Ensuite, préparez la solution de dopamine en ajoutant 50 milligrammes de chlorhydrate de dopamine dans 50 millilitres de PBS de 10 millimolaires, avec un pH de 6, et mélangez en agissant. Après avoir complètement dissous la dopamine, placez l’extrémité du fil de platine dans le récipient contenant le PBS fraîchement préparé et supplémenté en dopamine. Connectez l’électrode du disque de chlorure d’argent au canal de terre dans l’étage de tête. Ensuite, placez le disque de chlorure d’argent dans le récipient contenant du PBS et du fil de platine supplémentés en dopamine.

Avant de poursuivre, connectez un shunt de fil aux canaux de référence de l’étage de tête. Ouvrez le logiciel interactif d’acquisition de données et définissez un protocole de potentiel de commande d’électrodéposition en dents de scie en réglant le potentiel de départ à moins 0,6 volts, le potentiel de fin à 0,65 volts, la vitesse de balayage à 0,04 volts par seconde et la durée de dépôt à 420 secondes.
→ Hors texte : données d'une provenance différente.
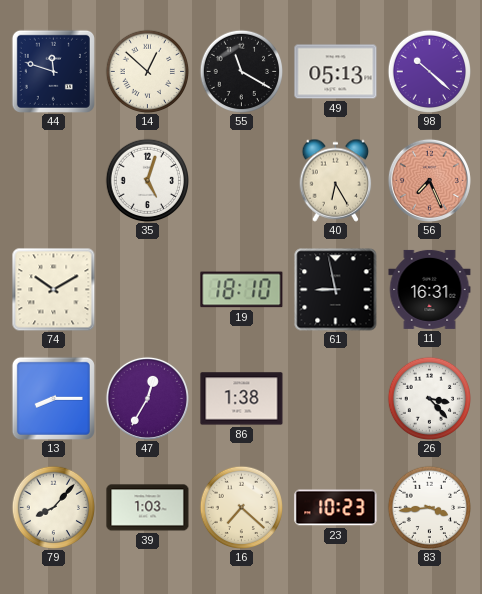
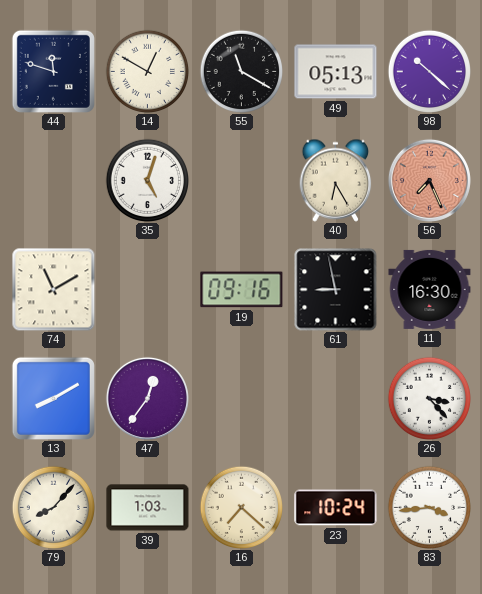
14: 12:52 -> 12:50
74: 10:10 -> 11:10
19: 18:10 -> 09:16
11: 16:31 -> 16:30
13: 8:15 -> 8:10
47: 12:35 -> 12:36
86: 1:38 -> none
23: 10:23 -> 10:24
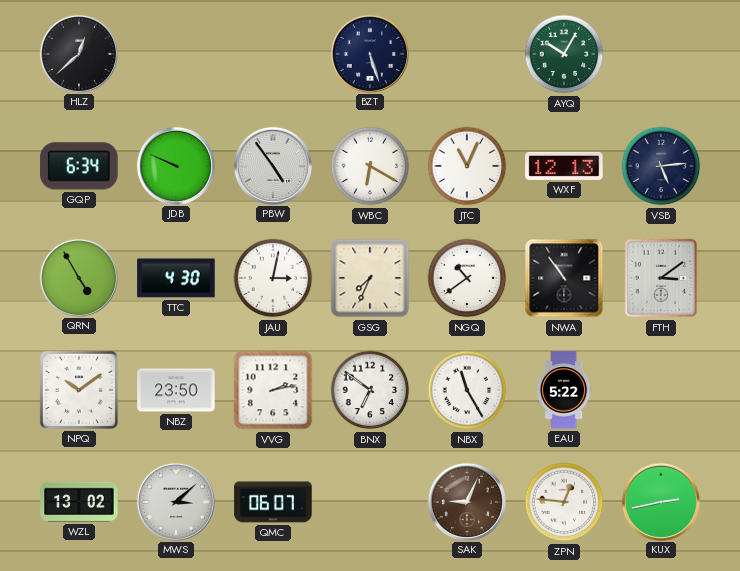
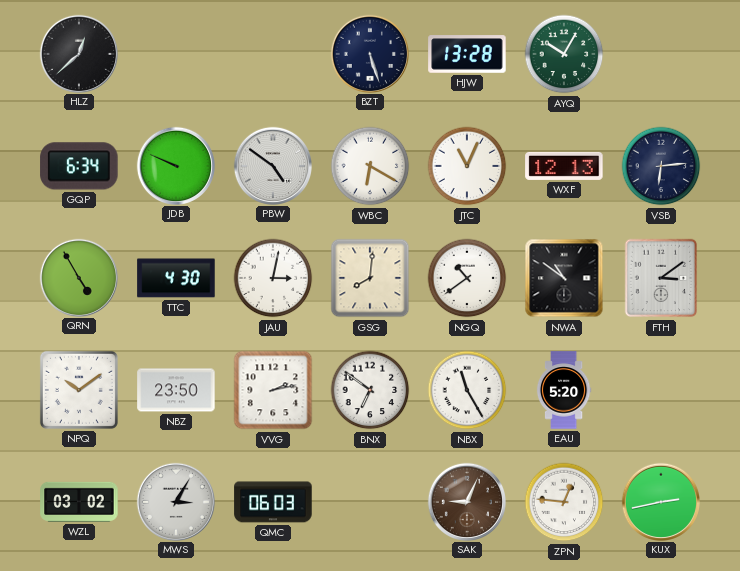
HJW: none -> 13:28
PBW: 4:54 -> 4:51
VSB: 5:14 -> 6:14
GSG: 7:34 -> 8:01
NWA: 10:54 -> 10:51
EAU: 5:22 -> 5:20
WZL: 13:02 -> 03:02
MWS: 3:08 -> 3:05
QMC: 06:07 -> 06:03
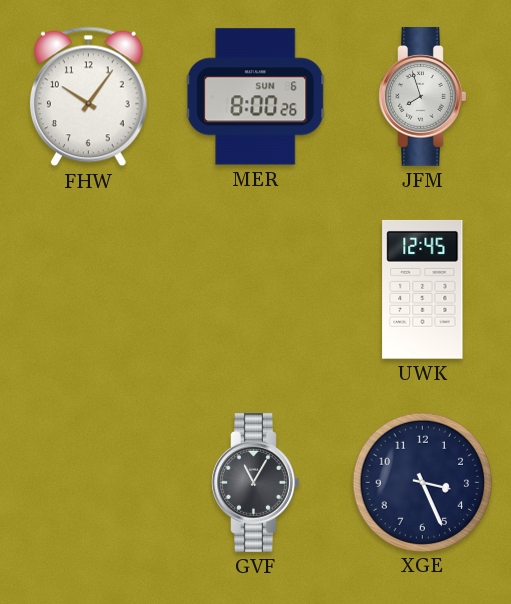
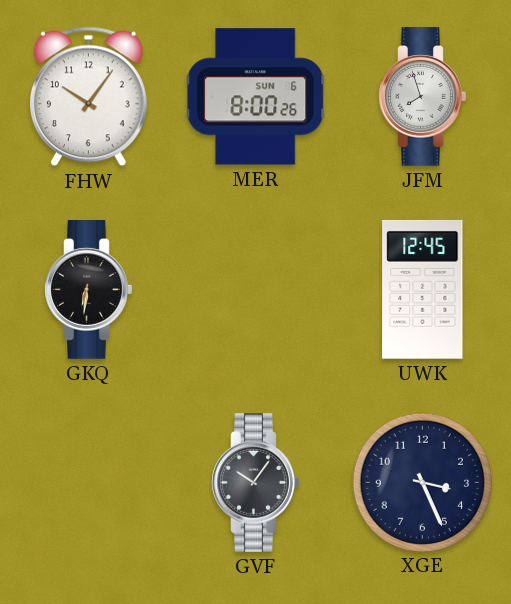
GKQ: none -> 6:31
GVF: 11:05 -> 10:06
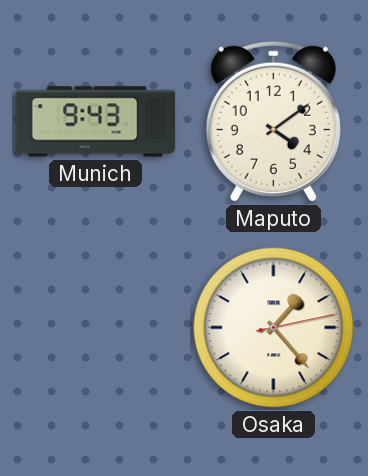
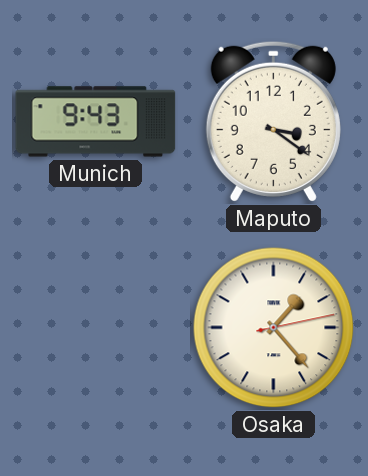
Maputo: 4:09 -> 3:21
Après avoir terminé le dépôt de polydopamine, retirez la pastille de chlorure d’argent moulue et la pointe du fil de platine du récipient. Placez l’embout métallique dans un microtube contenant du PBS de pH 7,4 pendant 2 à 5 minutes et assurez-vous que l’embout métallique n’entre pas en contact avec les côtés ou le fond du microtube. Ensuite, préparez la solution d’anticorps en combinant l’anticorps d’intérêt avec le PBS de pH 7,4, dans un rapport de 1 à 20, dans un récipient de taille appropriée.

Ensuite, faites tremper l’extrémité déposée de polydopamine de l’électrode de platine dans une solution d’anticorps pendant deux heures à température ambiante, en vous assurant que l’extrémité du fil de platine est suspendue dans la solution et ne repose pas sur la surface intérieure du microtube. Placez l’embout fonctionnel de l’immunosonde capacitive dans la chambre d’écoulement, en prenant soin de ne pas déranger l’extrémité de l’électrode de quelque manière que ce soit, car cela pourrait endommager l’embout sensoriel de la sonde.

Avant le premier test expérimental, effectuez une exécution standard TBS pour conditionner l’immunosonde capacitive et, pour le protocole de tension, réglez le potentiel de pas positif à 110 millivolts, le potentiel de pas négatif à moins 5 millivolts, la durée du pas à 20 millisecondes et la durée d’acquisition à 600 secondes.

Ensuite, créez la solution peptidique d’intérêt, en utilisant le même TBS. Pour maintenir la composition du superfusat, configurez un système de collecteur où le superfusat peut être commuté entre le TBS et le TBS supplémenté en peptides. Utilisez les paramètres standard TBS et configurez le protocole d’acquisition de données de détection de peptides en définissant la durée d’acquisition sur 360 secondes.